JCPenney has experimented with various different logos over the past several years.
By August 2012, according to Bloomberg Business, “Same-store traffic and sales fell dramatically for a second quarter, indicating—not surprisingly—that JCPenney ’s strategy misfired.” Ron Johnson’s answer was, “While we have work to do to educate the customer on our pricing strategy and to drive more traffic to our stores, we are confident in our vision to become America’s favorite store.” Well, it seems that loyal JCPenney clients were not happy with the new changes. A selection of comments from Consumer Affairs show how angry their customer base is.
“Big CEO person, change it back! Your way is not working. Everybody I know who used to shop there complain about the selection and how much they hate it!
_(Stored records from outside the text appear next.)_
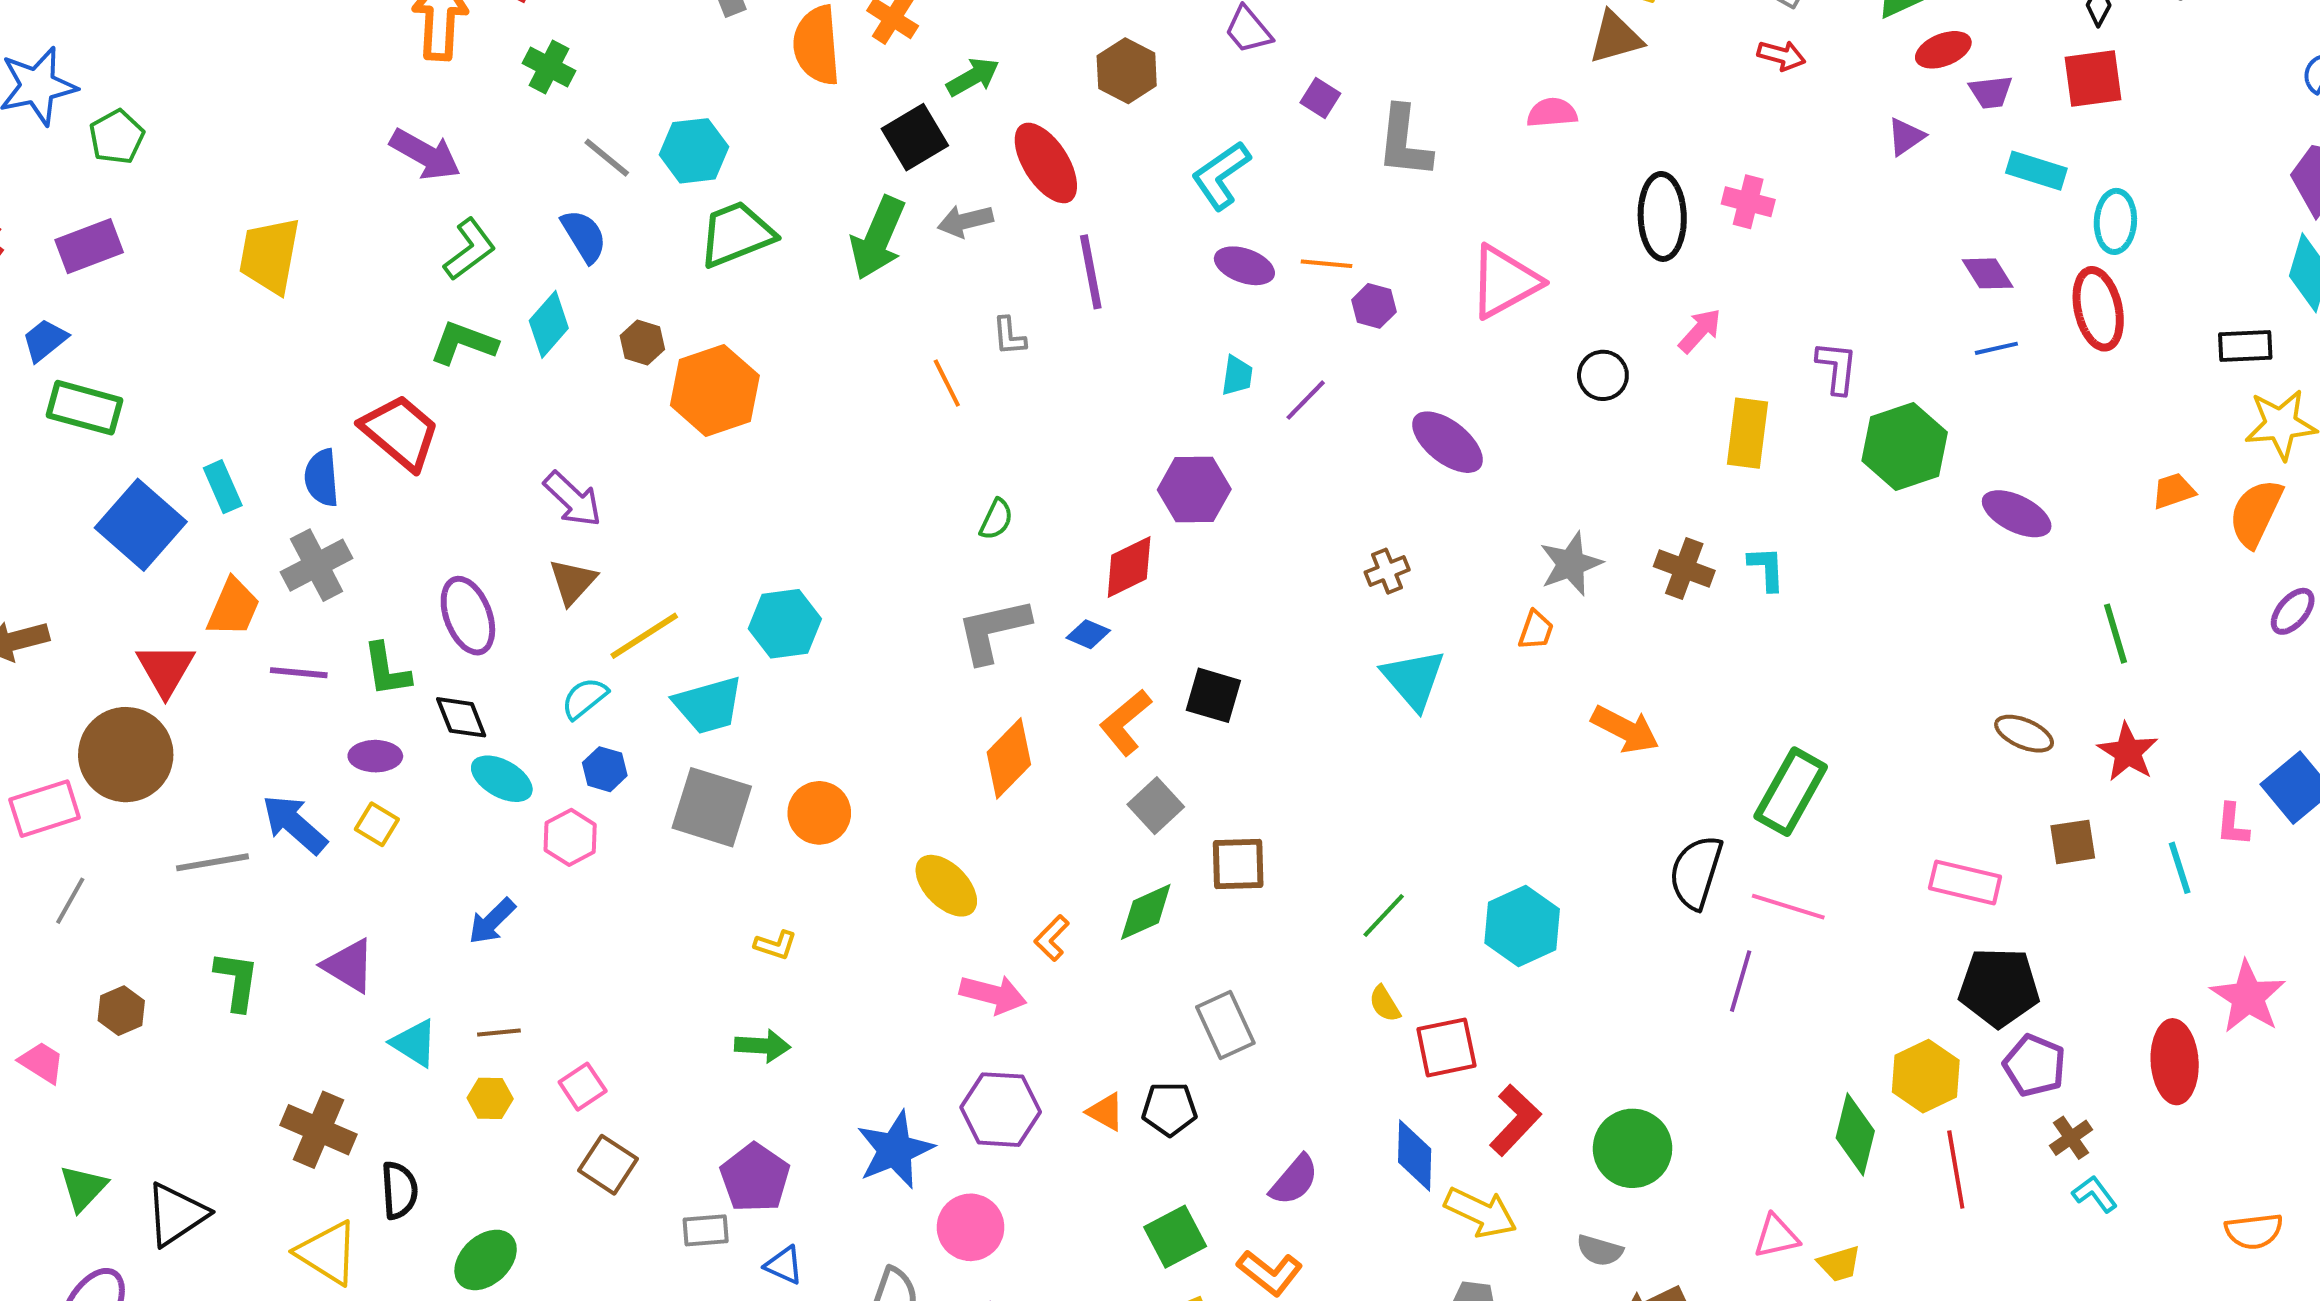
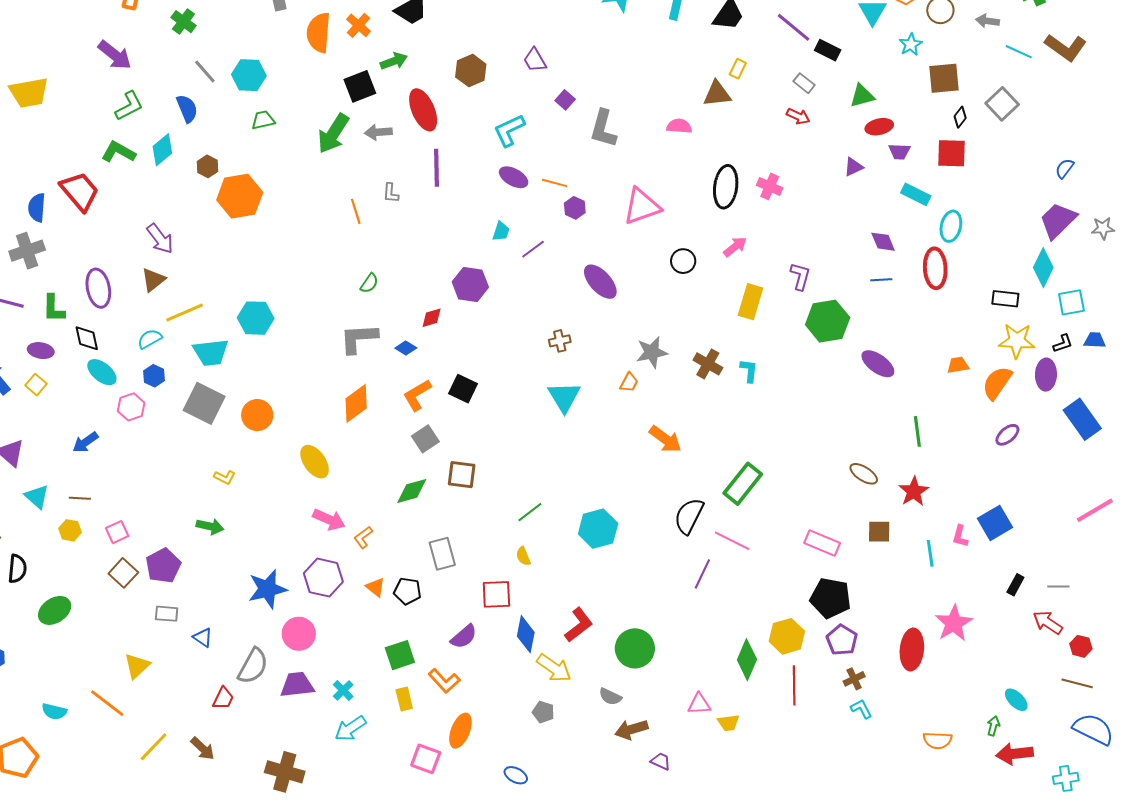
green trapezoid: (736, 234) -> (263, 120), size x0.6
yellow trapezoid: (270, 255) -> (29, 93), turned -120
red diamond: (1129, 567) -> (432, 318), size x0.7
orange L-shape: (1052, 938) -> (363, 537), moved
red square: (1446, 1047) -> (496, 594), moved
purple pentagon: (755, 1178) -> (163, 566), moved

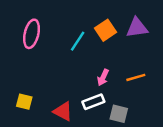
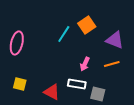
purple triangle: (137, 28) -> (115, 40), moved, turned 30
pink ellipse: (32, 34) -> (17, 43), moved
white rectangle: (93, 102) -> (77, 84), turned 30

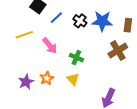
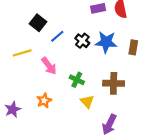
brown cross: (118, 51) -> (114, 83), moved, turned 30
yellow triangle: (73, 79) -> (87, 101), moved
purple star: (26, 82) -> (13, 109), moved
We want our old JCPenney back! I am sure your higher ups have to see a drastic decrease in sales since your new buyer personnel has come on board. Change it back!”
“Yet, the majority of us who used to shop there have no products to choose from. Your large women department is a joke. My husband can’t find the brand of pants he used to buy in your store. Your linen department got rid of American Eagle and sold a substandard Penney’s brand now. There are more employees than shoppers. I have money and I plan on spending it, just not in your store. You have become the Kmart of retail stores.”
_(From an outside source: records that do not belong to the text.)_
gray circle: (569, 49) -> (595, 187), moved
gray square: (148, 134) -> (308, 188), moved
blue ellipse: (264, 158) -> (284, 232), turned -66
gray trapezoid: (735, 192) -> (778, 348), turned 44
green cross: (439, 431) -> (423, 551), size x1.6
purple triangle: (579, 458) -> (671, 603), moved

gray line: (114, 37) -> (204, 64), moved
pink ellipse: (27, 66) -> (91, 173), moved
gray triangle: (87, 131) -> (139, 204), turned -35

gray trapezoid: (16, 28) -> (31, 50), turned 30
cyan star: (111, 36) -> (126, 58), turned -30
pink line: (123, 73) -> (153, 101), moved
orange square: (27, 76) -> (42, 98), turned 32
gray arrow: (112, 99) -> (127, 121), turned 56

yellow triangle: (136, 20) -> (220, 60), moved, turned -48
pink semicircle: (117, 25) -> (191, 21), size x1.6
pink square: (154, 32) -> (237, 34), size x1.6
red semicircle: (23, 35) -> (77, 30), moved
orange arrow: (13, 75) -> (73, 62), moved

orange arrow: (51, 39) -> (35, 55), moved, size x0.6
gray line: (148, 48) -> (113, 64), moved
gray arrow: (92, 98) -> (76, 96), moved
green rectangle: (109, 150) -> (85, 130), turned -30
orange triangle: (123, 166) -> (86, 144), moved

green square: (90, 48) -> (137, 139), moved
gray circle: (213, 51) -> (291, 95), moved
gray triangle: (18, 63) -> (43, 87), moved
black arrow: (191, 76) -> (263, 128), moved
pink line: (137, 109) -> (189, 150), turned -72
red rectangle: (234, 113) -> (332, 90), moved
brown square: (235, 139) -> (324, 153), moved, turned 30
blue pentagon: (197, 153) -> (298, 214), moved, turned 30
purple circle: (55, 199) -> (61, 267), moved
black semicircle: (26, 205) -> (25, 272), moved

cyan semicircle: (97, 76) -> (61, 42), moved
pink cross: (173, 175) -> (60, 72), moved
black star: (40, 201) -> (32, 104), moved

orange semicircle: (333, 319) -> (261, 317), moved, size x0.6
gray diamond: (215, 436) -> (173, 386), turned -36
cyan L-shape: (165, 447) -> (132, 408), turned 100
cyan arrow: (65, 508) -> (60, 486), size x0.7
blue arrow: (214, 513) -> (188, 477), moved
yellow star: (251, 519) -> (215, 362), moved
“I am (was) a loyal JC Penney customer. I am 54 and ex-New Yorker who spent zillion hours shopping in my life while always hunting for a good sale, a good sale, which is something you took away! Why did you allow this to happen? Why did you stop the fun sales? You allowed this non-retail person to end fashionable and affordable lines for ladies (who are not 15 and a size 0).”
Brand, know thy target. JCPenney’s loyal customer base is not the teeny bopper set. It is generally older, with some disposal income, used to shopping sales, and comfortable with many of the once familiar brands the store used to stock. With the new move towards a younger demographic, older JCPenney brand loyalists feel disenfranchised and they are vowing not to return to the brand. And new partnerships with designer brands like Michael Graves, Martha Stewart, and Jonathan Adler are too much like a Target-wannabe for my tastes.
JCPenney launched a new brand identity last year, introducing different product mixes, a new pricing strategy, and re-inventing their in-store experience with everything from signage to displays.
Solid brands form lasting impressions—and whether you are a JCP devotee or not, it is almost impossible to do a remake of an old brand overnight. Changing product mixes, developing a new pricing strategy, AND not allowing the customer base to adapt to it, learn about it, weigh in, is not wise. If in-depth research was not commissioned before the JCP remake, then the CEO and his marketing team should be fired. If focus groups were not asked about the new interiors, then the negative backlash the company is experiencing should come as no surprise. One has to wonder, if indeed Ron Johnson wanted to recast a retail environment for a completely different demographic, should he have lost the JCP brand entirely and launched a completely new retail brand? And perhaps the biggest takeaway Johnson should learn is that it is one thing to mess with a store brand. It is quite another to mess with a pricing strategy.
Shoppers take pride in their “salesmanship”—their ability to save, to get something for less, their acumen at bargain hunting. Witness the success of Marshalls, T.J.Maxx, and Nordstrom Rack—all based on the love of the hunt for a deal. While JCP is now backpedaling on their fair and square deals, it will take a lot more to get shoppers back into the doors of this retailer.
JCPenney implemented a month-by-month, shop-by-shop strategy to update all stores with new merchandise and presentation.